Though the Anopheles species has been detected in Utah since the early 1900s, to date, the state has not recorded any locally acquired cases of malaria, Rettler said.

“That being said, our DHHS team, along with our mosquito abatement districts, local health departments, and other partners are in regular communication to survey for any possible risk of disease transmission that may occur,” she said.

What if you plan to travel?

(Rick Egan | The Salt Lake Tribune) Chris Bibbs, with the Salt Lake City Mosquito Abatement District, picks up a trap to check the number of mosquitoes on Tuesday, Sept. 27, 2022.

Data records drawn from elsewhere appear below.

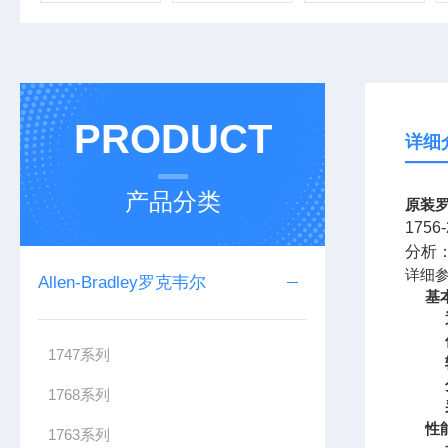
PRODUCT
详细
产品分类
原装罗
175
分析
详细
Allen-Bradley罗克韦尔
基
1747系列
1768系列
性
1763系列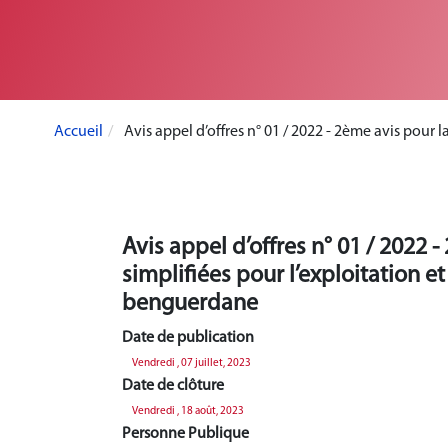
Accueil
Avis appel d’offres n° 01 / 2022 - 2ème avis pour
Avis appel d’offres n° 01 / 2022
simplifiées pour l’exploitation 
benguerdane
Date de publication
Vendredi , 07 juillet, 2023
Date de clôture
Vendredi , 18 août, 2023
Personne Publique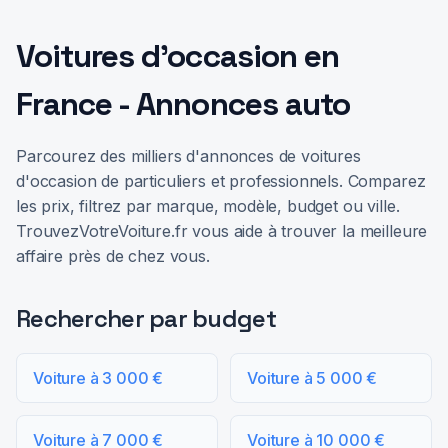
Voitures d'occasion en
France - Annonces auto
Parcourez des milliers d'annonces de voitures
d'occasion de particuliers et professionnels. Comparez
les prix, filtrez par marque, modèle, budget ou ville.
TrouvezVotreVoiture.fr vous aide à trouver la meilleure
affaire près de chez vous.
Rechercher par budget
Voiture à 3 000 €
Voiture à 5 000 €
Voiture à 7 000 €
Voiture à 10 000 €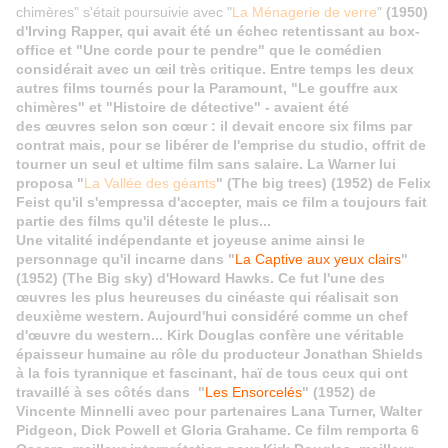
chimères" s'était poursuivie avec "
La Ménagerie de verre
"
(1950)
d'Irving Rapper, qui avait été un échec retentissant au box-
office et "Une corde pour te pendre" que le comédien
considérait avec un œil très critique. Entre temps les deux
autres films tournés pour la Paramount, "Le gouffre aux
chimères" et "Histoire de détective" - avaient été
des œuvres selon son cœur : il devait encore six films par
contrat mais, pour se libérer de l'emprise du studio, offrit de
tourner un seul et ultime film sans salaire. La Warner lui
proposa "
La Vallée des géants
" (The big trees) (1952) de Felix
Feist qu'il s'empressa d'accepter, mais ce film a toujours fait
partie des films qu'il déteste le plus...
Une vitalité indépendante et joyeuse anime ainsi le
personnage qu'il incarne dans "
La Captive aux yeux clairs
"
(1952) (The Big sky) d'Howard Hawks. Ce fut l'une des
œuvres
les plus heureuses du cinéaste qui réalisait son
deuxième western. Aujourd'hui considéré comme un chef
d'
œuvre
du western...
Kirk Douglas confère une véritable
épaisseur humaine au rôle du producteur Jonathan Shields
à la fois tyrannique et fascinant,
haï
de tous ceux qui ont
travaillé à ses côtés dans "
Les Ensorcelés
" (1952) de
Vincente Minnelli avec pour partenaires Lana Turner, Walter
Pidgeon, Dick Powell et Gloria Grahame. Ce film remporta 6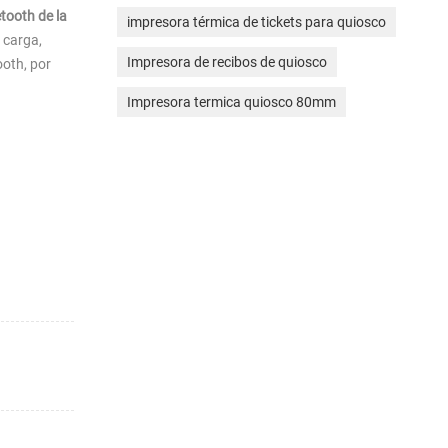
etooth de la
impresora térmica de tickets para quiosco
 carga,
Impresora de recibos de quiosco
ooth, por
Impresora termica quiosco 80mm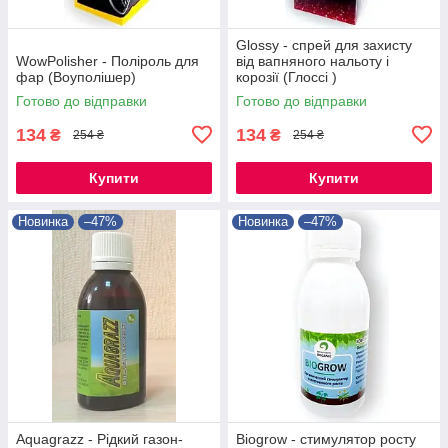
Glossy - спрей для захисту
WowPolisher - Поліроль для
від вапняного нальоту і
фар (Воуполішер)
корозії (Глоссі )
Готово до відправки
Готово до відправки
134
134
₴
₴
254 ₴
254 ₴
Купити
Купити
Новинка
–47%
Новинка
–47%
Aquagrazz - Рідкий газон-
Biogrow - стимулятор росту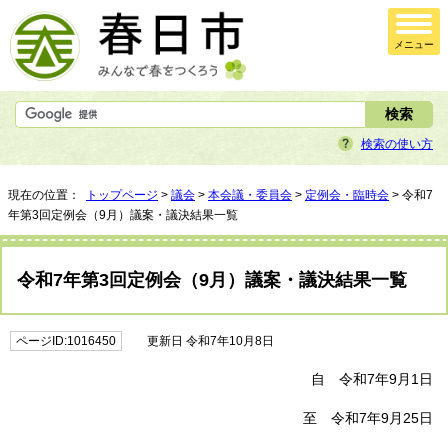
メニュー
検索の使い方
現在の位置：
トップページ
>
議会
>
本会議・委員会
>
定例会・臨時会
> 令和7
年第3回定例会（9月）議案・議決結果一覧
令和7年第3回定例会（9月）議案・議決結果一覧
ページID:1016450
更新日 令和7年10月8日
自 令和7年9月1日
至 令和7年9月25日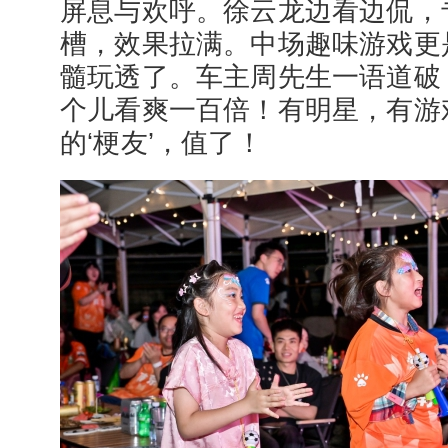
屏息与欢呼。徐云龙边看边侃，
槽，效果拉满。中场趣味游戏更是
髓玩透了。车主周先生一语道破
个儿看爽一百倍！有明星，有游
的‘梗友’，值了！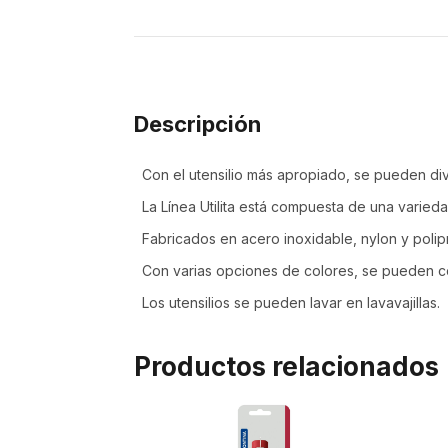
Descripción
Con el utensilio más apropiado, se pueden dive
La Línea Utilita está compuesta de una varied
Fabricados en acero inoxidable, nylon y polip
Con varias opciones de colores, se pueden co
Los utensilios se pueden lavar en lavavajillas.
Productos relacionados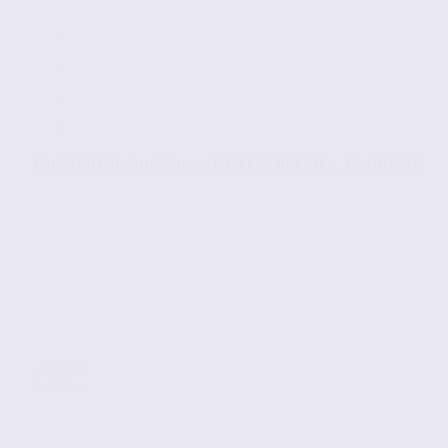
Location de bureaux – L’ISLE-D’ABEAU – 38.100832
Location
Bureaux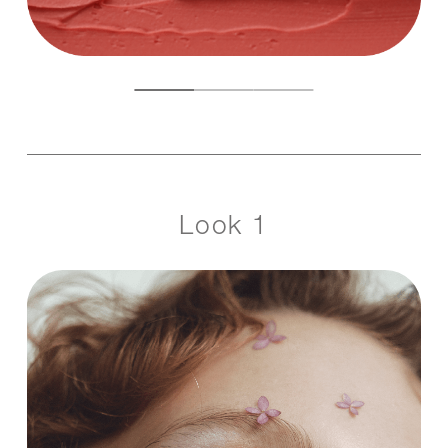
Look 1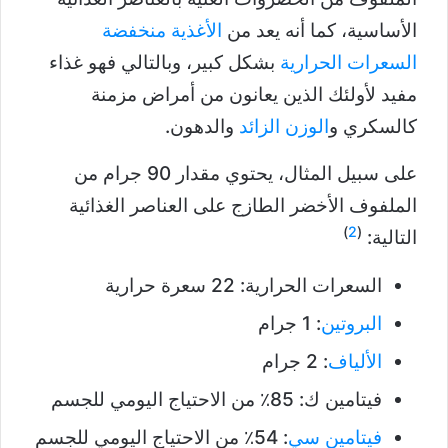
الأساسية، كما أنه يعد من
الأغذية منخفضة
السعرات الحرارية
بشكل كبير، وبالتالي فهو غذاء
مفيد لأولئك الذين يعانون من أمراض مزمنة
كالسكري و
الوزن الزائد
والدهون.
على سبيل المثال، يحتوي مقدار 90 جرام من
الملفوف الأخضر الطازج على العناصر الغذائية
)
2
(
التالية:
السعرات الحرارية: 22 سعرة حرارية
البروتين
: 1 جرام
الألياف
: 2 جرام
فيتامين ك: 85٪ من الاحتياج اليومي للجسم
فيتامين سي
: 54٪ من الاحتياج اليومي للجسم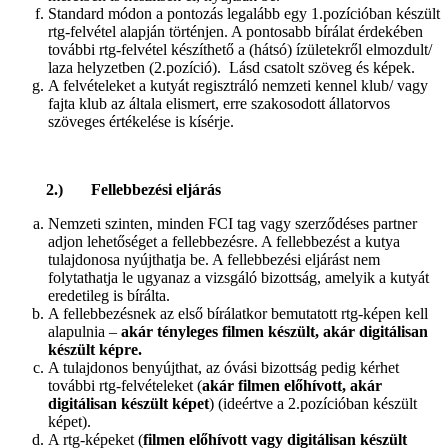
Standard módon a pontozás legalább egy 1.pozícióban készült
rtg-felvétel alapján történjen. A pontosabb bírálat érdekében
további rtg-felvétel készíthető a (hátsó) ízületekről elmozdult/
laza helyzetben (2.pozíció). Lásd csatolt szöveg és képek.
A felvételeket a kutyát regisztráló nemzeti kennel klub/ vagy
fajta klub az általa elismert, erre szakosodott állatorvos
szöveges értékelése is kísérje.
2.) Fellebbezési eljárás
Nemzeti szinten, minden FCI tag vagy szerződéses partner
adjon lehetőséget a fellebbezésre. A fellebbezést a kutya
tulajdonosa nyújthatja be. A fellebbezési eljárást nem
folytathatja le ugyanaz a vizsgáló bizottság, amelyik a kutyát
eredetileg is bírálta.
A fellebbezésnek az első bírálatkor bemutatott rtg-képen kell
alapulnia –
akár tényleges filmen készült, akár digitálisan
készült képre.
A tulajdonos benyújthat, az óvási bizottság pedig kérhet
további rtg-felvételeket (
akár filmen előhívott, akár
digitálisan készült képet
) (ideértve a 2.pozícióban készült
képet).
A rtg-képeket (
filmen előhívott vagy digitálisan készült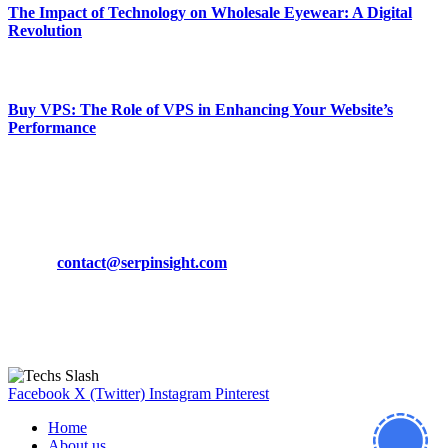
The Impact of Technology on Wholesale Eyewear: A Digital
Revolution
March 19, 2024
Buy VPS: The Role of VPS in Enhancing Your Website’s
Performance
March 19, 2024
CONTACT DETAILS
Phone:
+92-302-743-9438
Email:
contact@serpinsight.com
Our Recommendation
Here are some helpfull links for our user. hopefully you liked it.
Facebook
X (Twitter)
Instagram
Pinterest
Home
About us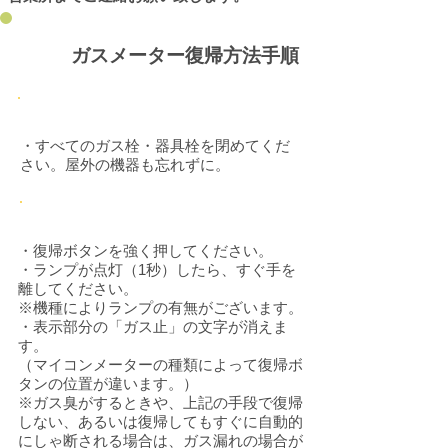
ガスメーター復帰方法手順
STEP1
・すべてのガス栓・器具栓を閉めてくだ
さい。屋外の機器も忘れずに。
STEP2
・復帰ボタンを強く押してください。
・ランプが点灯（1秒）したら、すぐ手を
離してください。
​※機種によりランプの有無がございます。
・表示部分の「ガス止」の文字が消えま
す。
（マイコンメーターの種類によって復帰ボ
タンの位置が違います。）
※ガス臭がするときや、上記の手段で復帰
しない、あるいは復帰してもすぐに自動的
にしゃ断される場合は、ガス漏れの場合が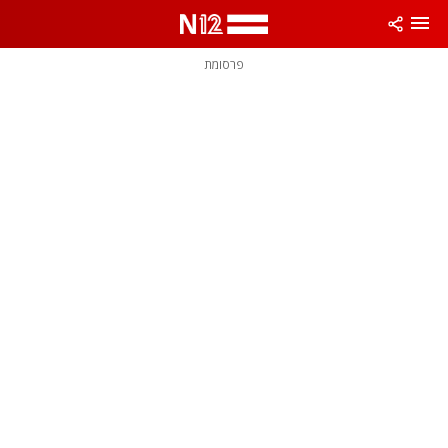
פרסומת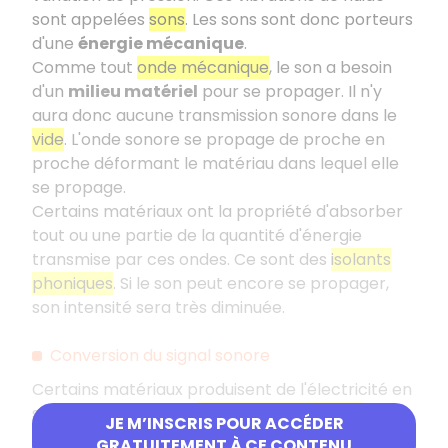
sont appelées
sons
. Les sons sont donc porteurs
d'une
énergie mécanique
.
Comme tout
onde mécanique
, le son a besoin
d'un
milieu matériel
pour se propager. Il n'y
aura donc aucune transmission sonore dans le
vide
. L'onde sonore se propage de proche en
proche déformant le matériau dans lequel elle
se propage.
Certains matériaux ont la propriété d'absorber
tout ou une partie de la quantité d'énergie
transmise par ces ondes. Ce sont des
isolants
phoniques
. Si le son peut encore se propager,
son intensité sera très diminuée.
Conversion du signal sonore
Certains matériaux produisent de l'électricité en
se déformant. C'est l'
effet piézoélectrique
. C'est
JE M’INSCRIS POUR ACCÉDER
la propriété exploitée par exemple par les
GRATUITEMENT À CE CONTENU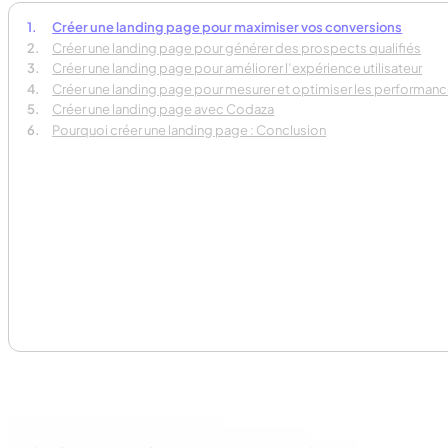
Créer une landing page pour maximiser vos conversions
Créer une landing page pour générer des prospects qualifiés
Créer une landing page pour améliorer l’expérience utilisateur
Créer une landing page pour mesurer et optimiser les performan
Créer une landing page avec Codaza
Pourquoi créer une landing page : Conclusion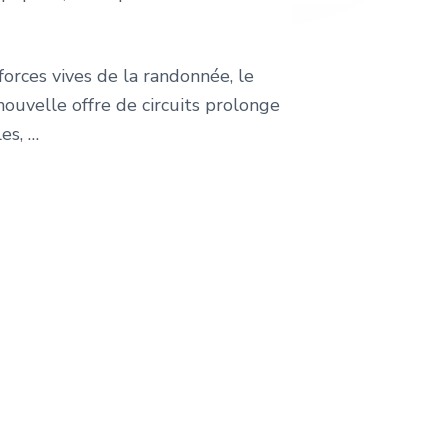
forces vives de la randonnée, le
ouvelle offre de circuits prolonge
es, …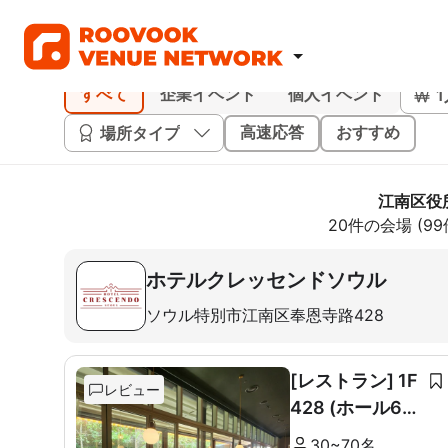
すべて
企業イベント
個人イベント
場所タイプ
高速応答
おすすめ
江南区役
20件の会場 (9
ホテルクレッセンドソウル
ソウル特別市江南区奉恩寺路428
[レストラン] 1F
レビュー
428 (ホール60
席+ルーム10席)
30~70名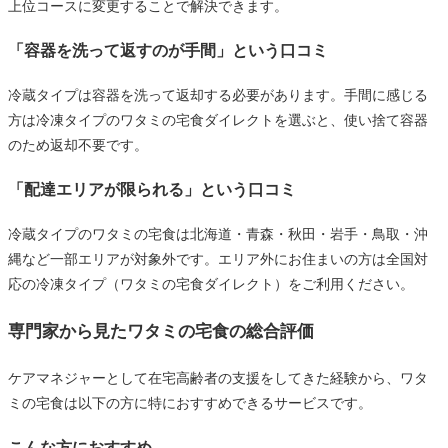
上位コースに変更することで解決できます。
「容器を洗って返すのが手間」という口コミ
冷蔵タイプは容器を洗って返却する必要があります。手間に感じる
方は冷凍タイプのワタミの宅食ダイレクトを選ぶと、使い捨て容器
のため返却不要です。
「配達エリアが限られる」という口コミ
冷蔵タイプのワタミの宅食は北海道・青森・秋田・岩手・鳥取・沖
縄など一部エリアが対象外です。エリア外にお住まいの方は全国対
応の冷凍タイプ（ワタミの宅食ダイレクト）をご利用ください。
専門家から見たワタミの宅食の総合評価
ケアマネジャーとして在宅高齢者の支援をしてきた経験から、ワタ
ミの宅食は以下の方に特におすすめできるサービスです。
こんな方におすすめ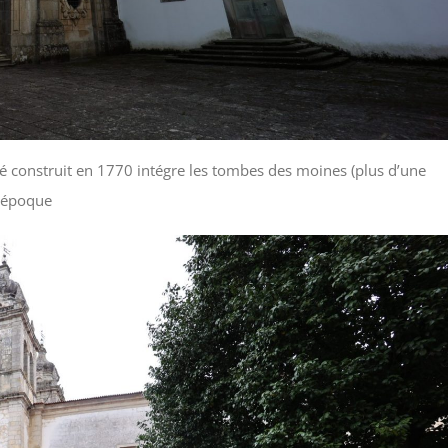
vé construit en 1770 intégre les tombes des moines (plus d’une
e époque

It’s still important for people traveling to areas more commonly associated with malaria transmission to take the recommended malaria-prevention medication — for their protection, and to ensure that they don’t bring the disease back to Utah, said Nicholas Rupp, a spokesperson for the Salt Lake County Health Department. The CDC has a list of information travelers should know about malaria prevention.

The five cases reportedly caught in the U.S. this year were diagnosed in the last two months, according to the CDC. Four were acquired in Florida, and one was acquired in Texas.

There’s an average of seven cases of malaria recorded in Utah each year — all acquired through out-of-state travel, according to Rupp. That’s why he said it’s important to be on the lookout for symptoms after traveling, especially for those who do not take malaria-prevention medication.

The few Anopheles mosquitoes that do live in Utah typically bite in the early morning (from about 3-5 a.m.) and in the evening (from about 6-10 p.m.), Rettler said.

If you must be outside during those hours, consider wearing long-sleeved shirts, pants and closed-toe shoes, as well as wearing insect repellent with 20%-30% DEET, which is safe to use during pregnancy, Rettler said. Repellent is not recommended for children younger than 2 months old.

Whenever possible, wearing repellent and longer layers throughout the day is also genererally recommended to reduce exposure risk.

West Nile virus still a concern

(Rick Egan | The Salt Lake Tribune) Mosquitoes trapped by the Salt Lake City Mosquito Abatement District, in order to check the number of area mosquitoes on Tuesday, Sept. 27, 2022.

West Nile virus, the leading cause of mosquito-borne disease in the continental U.S., is a greater concern in Utah. It’s often reported each year in the Salt Lake Valley, though the CDC estimates that less than 1% of people infected with West Nile will develop a neuroinvasive disease, “which can result in debilitating long-term complications or death,” Rupp said.

In 2022, Utah saw five cases of neuroinvasive West Nile virus, none of which was fatal. In 2021, three people died from the virus in Utah out of 21 neuroinvasive cases.

An estimated 70-80% of West Nile infections are asymptomatic, according to the CDC. But symptoms can include fever, headache and body aches and typically appear within two to 14 days of exposure. Neuroinvasive infections may cause neck stiffness, disorientation, tremors, convulsions or coma. West Nile can’t be transmitted from person to person, and there is no treatment for an infection other than to treat symptoms.

That’s why it’s still important for people to minimize their exposure during mosquito season, which usually lasts from about spring to the beginning of fall in Utah, Rupp said. He advised people to clear rooftop gutters of debris, clean swimming pools often, cut tall grass short and ensure door and window screens are in good condition so mosquitoes can’t get inside.

Rettler recommended removing any standing water from your property, including from pet dishes, flower pots, buckets, tarps, and tires, where pools can form.

You can report bodies of stagnant water or spots thick with mosquitoes to your local mosquito abatement district. Visit umaa.org for a list of such districts.